Today I am sharing a series of photos shot at Mexico City's Secretaría de la Educación Publica across a span of ten years, first in 1995 and again in 2005. With some trepidation, I hope to revisit these walls in the near future to see what progress time has produced. I hesitate because once photographers were free to photograph any wall. My most recent visit to el Castillo de Chapultepec, zealous guards threatened to confiscate my camera if I so much as raised the viewfinder to my eye! Fortunately, the educators have a much friendlier actitud.

On the 1995 visit, I spent an entire morning in the Secretariat, shooting every panel possible, plus some interiors. It is a short walk from the Secretariat to el Zocalo and el Palacio Nacional, where Rivera has covered the second floor with a richness of precolumbian themed work. There, again, I took detailed images.

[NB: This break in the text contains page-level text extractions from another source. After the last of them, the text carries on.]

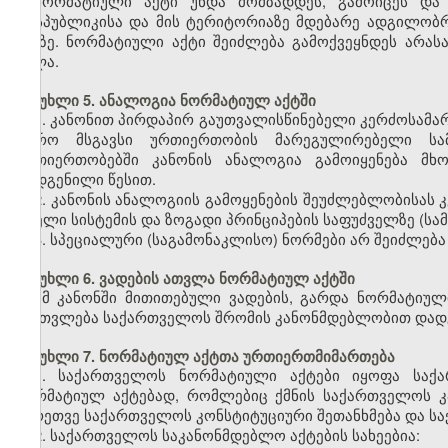
ნორმატიული აქტი უნდა მომზადდეს, გამოიცეს და
რესპუბლიკისა და მის ტერიტორიაზე მდებარე ადგილობ
ენაზე. ნორმატიული აქტი შეიძლება გამოქვეყნდეს არას
ძალა.
მუხლი 5. ანალოგია ნორმატიულ აქტში
1. კანონით პირდაპირ გაუთვალისწინებელი კერძოსამ
უფრო მსგავსი ურთიერთობის მარეგულირებელი სამ
ურთიერთობებში კანონის ანალოგია გამოიყენება მხ
დადგენილი წესით.
2. კანონის ანალოგიის გამოყენების შეუძლებლობისა
მთელი სისტემის და ზოგადი პრინციპების საფუძველზე (ს
3. სპეციალური (საგამონაკლისო) ნორმები არ შეიძლება
მუხლი 6. ვადების ათვლა ნორმატიულ აქტში
ამ კანონში მითითებული ვადების, გარდა ნორმატიულ
ჩაითვლება საქართველოს შრომის კანონმდებლობით დადგე
მუხლი 7. ნორმატიულ აქტთა ურთიერთმიმართება
1. საქართველოს ნორმატიული აქტები იყოფა საქ
ნორმატიულ აქტებად, რომლებიც ქმნის საქართველოს კ
აგრეთვე საქართველოს კონსტიტუციური შეთანხმება და ს
2. საქართველოს საკანონმდებლო აქტების სახეებია:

On my most recent visit, I reached the Secretariat late in the day and was able only to rush through a couple of interiors and cursory shots of key panels. Sadly, I didn't make the effort to track down the worst of the samples and cannot illustrate a before-and-after of the destroyed panels.






As the first pair of photos illustrates, certain of Rivera's frescoes were totally obliterated and their reappearance on the walls must be seen as instauration rather than restoration.
















I did, however, have the good fortune of shooting Rivera's 1923 work, "La Feria Del Dia de los Muertos," during its ongoing restoration. The first set of images shows an artist patiently cleaning the substrate at the bottom of the mural.





I did not find a guide to ask if the damage resulted from weatherization or terremoto.










Ni modo, the work was in dishearteningly terrible shape. At bottom center, large swaths of detail have disappeared.

Have a look at the next image, at right and below. Note the figure of a woman in yellow dress in the 1995 image. Left of her all that remains is white plaster. In the close-up you can make out the artist using a point to clean off the surface in preparation for a repaint.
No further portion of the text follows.